[Haskell-cafe] The question of ByteString

Fri Nov 2 17:35:43 EDT 2007

Tim Chevalier wrote:
> On 11/2/07, Andrew Coppin <andrewcoppin at btinternet.com> wrote:
>   
>> Somewhat related to the discussions about Haskell's performance...
>>
>> String. ByteString. Do we really need both? Can one replace the other?
>>     
>
> You can't get rid of "String" because a String is just a [Char].
> Requiring the element type of a list to be "anything except Char"
> would be silly. In addition, it's useful to have a String that you can
> apply arbitrary list operations to when performance isn't a concern
> (i.e., most of the time). Finally, removing String would break
> existing code.
>
>   
>> Why is one faster? Can't we make *all* lists this fast? [insert further
>> variations here]
>>     
>
> ByteString takes advantage of the fact that the elements are, well,
> bytes. The operations are optimized for reading large amounts of text,
> but not necessarily for other applications. Lists are a parameterized
> type, so the elements of a list are pointers to arbitrary data. So
> that's why the same tricks as ByteString don't apply to general lists.
> That isn't to say that there aren't possible optimizations which
> haven't yet been dreamed of.
>   

Well OK, maybe I was a little vague. Let me be a bit more specific...

If you do text processing using ByteString rather than String, you get 
dramatically better performance in time and space. For me, this raises a 
number of questions:

1. Why do I have to type "ByteString" in my code? Why isn't the compiler 
automatically performing this optimisation for me? (I.e., is there some 
observable property that is changed? Currently the answer is yes: the 
ByteString interface only provides "trancated" Unicode characters. But, 
in principle, that could be changed.)

2. ByteString makes text strings faster. But what about other kinds of 
collections? Can't we do something similar to them that makes them go 
faster?

As I understand it, ByteString is faster due to several factors. First 
of all, it's stricter. Secondly, it's an "unboxed" structure (so you 
eliminate layers of indirection and there's less GC load). Third, it's 
implemented as an array that looks like a linked list. Given how 
ubiquitous lists are in Haskell, "array that looks like a linked list" 
sounds like one seriously useful data type!

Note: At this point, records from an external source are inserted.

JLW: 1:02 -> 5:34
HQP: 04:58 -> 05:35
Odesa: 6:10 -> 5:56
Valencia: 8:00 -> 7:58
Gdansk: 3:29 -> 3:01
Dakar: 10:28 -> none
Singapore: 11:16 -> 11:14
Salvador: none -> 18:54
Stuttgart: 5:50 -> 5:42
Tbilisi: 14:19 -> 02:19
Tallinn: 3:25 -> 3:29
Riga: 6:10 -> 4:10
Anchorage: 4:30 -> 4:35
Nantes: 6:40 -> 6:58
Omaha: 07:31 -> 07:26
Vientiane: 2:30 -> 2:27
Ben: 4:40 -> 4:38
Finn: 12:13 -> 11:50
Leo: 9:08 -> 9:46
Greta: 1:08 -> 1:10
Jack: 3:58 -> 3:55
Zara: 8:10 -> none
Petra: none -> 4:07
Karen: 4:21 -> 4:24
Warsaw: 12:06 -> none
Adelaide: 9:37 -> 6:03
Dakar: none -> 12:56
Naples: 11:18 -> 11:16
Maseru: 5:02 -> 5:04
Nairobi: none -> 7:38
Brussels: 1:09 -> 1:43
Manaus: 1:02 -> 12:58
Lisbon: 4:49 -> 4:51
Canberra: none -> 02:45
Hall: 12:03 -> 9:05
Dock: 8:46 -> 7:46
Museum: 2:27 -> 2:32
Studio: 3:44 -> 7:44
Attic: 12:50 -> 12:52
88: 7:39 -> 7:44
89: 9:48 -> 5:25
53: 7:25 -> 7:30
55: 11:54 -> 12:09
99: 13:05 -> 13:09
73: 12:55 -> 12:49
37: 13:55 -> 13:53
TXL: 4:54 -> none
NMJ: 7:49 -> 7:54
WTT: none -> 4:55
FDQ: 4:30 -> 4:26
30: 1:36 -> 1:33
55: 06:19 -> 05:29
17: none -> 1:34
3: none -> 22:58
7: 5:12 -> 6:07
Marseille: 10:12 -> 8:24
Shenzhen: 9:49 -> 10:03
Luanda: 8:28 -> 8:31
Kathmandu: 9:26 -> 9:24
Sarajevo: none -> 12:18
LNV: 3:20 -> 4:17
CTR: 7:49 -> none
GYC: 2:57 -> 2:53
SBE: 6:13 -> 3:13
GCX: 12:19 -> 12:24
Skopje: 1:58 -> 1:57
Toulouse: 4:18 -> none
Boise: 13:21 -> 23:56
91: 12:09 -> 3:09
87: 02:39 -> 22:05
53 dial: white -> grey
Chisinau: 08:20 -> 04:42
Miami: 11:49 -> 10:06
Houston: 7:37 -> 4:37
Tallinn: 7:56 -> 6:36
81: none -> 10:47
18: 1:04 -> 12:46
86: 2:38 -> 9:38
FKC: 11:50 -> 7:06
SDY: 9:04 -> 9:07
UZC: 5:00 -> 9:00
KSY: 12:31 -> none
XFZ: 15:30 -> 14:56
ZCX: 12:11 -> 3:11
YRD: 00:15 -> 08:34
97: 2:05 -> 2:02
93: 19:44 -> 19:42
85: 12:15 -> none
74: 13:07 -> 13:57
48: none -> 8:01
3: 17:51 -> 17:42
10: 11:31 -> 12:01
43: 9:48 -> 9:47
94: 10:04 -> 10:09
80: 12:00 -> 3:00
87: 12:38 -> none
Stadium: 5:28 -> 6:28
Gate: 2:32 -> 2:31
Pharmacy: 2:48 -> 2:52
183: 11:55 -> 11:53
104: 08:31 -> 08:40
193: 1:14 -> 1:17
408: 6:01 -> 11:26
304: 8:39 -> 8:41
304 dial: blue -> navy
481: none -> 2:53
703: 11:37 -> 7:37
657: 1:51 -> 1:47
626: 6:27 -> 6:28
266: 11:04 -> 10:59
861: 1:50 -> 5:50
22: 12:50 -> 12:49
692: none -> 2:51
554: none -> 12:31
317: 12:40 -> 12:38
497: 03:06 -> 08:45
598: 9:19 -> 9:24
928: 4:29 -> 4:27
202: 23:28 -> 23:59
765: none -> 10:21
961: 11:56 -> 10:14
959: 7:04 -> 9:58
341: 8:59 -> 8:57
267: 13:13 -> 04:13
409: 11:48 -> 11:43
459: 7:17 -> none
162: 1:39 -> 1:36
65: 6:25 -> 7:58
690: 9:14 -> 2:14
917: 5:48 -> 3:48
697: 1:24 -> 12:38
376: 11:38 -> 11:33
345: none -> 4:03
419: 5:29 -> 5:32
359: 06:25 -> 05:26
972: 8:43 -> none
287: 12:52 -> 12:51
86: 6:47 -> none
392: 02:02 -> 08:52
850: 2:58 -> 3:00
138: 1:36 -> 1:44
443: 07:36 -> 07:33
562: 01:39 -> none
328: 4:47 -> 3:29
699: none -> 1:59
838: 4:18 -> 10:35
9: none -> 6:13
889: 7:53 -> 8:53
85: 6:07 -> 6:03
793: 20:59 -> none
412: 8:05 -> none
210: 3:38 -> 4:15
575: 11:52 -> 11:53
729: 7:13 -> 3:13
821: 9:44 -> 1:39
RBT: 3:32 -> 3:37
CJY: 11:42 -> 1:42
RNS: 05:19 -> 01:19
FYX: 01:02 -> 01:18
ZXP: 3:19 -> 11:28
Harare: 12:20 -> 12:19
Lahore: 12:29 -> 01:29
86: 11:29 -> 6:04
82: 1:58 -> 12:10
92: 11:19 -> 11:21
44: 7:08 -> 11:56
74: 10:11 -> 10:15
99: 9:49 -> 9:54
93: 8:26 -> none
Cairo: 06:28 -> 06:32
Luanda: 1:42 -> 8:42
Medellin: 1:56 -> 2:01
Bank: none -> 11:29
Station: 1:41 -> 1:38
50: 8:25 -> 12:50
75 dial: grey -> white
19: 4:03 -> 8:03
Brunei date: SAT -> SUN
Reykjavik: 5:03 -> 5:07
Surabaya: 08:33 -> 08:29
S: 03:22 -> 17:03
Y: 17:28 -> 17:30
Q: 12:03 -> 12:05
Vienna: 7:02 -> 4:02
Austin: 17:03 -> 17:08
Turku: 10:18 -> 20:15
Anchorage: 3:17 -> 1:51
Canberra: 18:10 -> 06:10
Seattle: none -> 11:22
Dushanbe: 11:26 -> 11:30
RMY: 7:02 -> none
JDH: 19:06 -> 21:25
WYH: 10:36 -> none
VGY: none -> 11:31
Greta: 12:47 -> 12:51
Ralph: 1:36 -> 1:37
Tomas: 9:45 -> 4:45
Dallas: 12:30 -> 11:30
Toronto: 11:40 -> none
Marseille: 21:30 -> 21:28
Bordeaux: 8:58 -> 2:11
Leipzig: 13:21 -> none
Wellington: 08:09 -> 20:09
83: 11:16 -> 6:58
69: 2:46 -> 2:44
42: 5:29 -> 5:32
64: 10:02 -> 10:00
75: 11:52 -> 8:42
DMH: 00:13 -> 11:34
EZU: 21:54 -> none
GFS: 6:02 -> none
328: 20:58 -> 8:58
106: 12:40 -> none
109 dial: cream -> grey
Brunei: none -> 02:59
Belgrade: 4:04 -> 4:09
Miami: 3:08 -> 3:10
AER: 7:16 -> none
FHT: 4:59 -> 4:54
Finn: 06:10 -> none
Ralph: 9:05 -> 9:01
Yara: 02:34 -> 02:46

Yet ByteString seems to be 
the only implementation of this concept - and only for lists on unboxed 
bytes. (Not even unboxed Word16 or anything else, *only* Word8.) If I 
understand this correctly, a ByteString is actually a linked list of 
large array chunks. (This presumably yields fastER random access than a 
plain linked list?) Also, it seems to be possible to create a new array 
which is merely a subrange of an existing one, without any copying; the 
standard array API doesn't seem to provide this, yet it sounds damn useful.

These are the things I'm thinking about. Is there some deep theoretical 
reason why things are the way they are? Or is it merely that nobody has 
yet had time to make something better? ByteString solves the problem of 
text strings (and raw binary data) very nicely, it's just a pitty we 
can't apply some of that know-how more widely...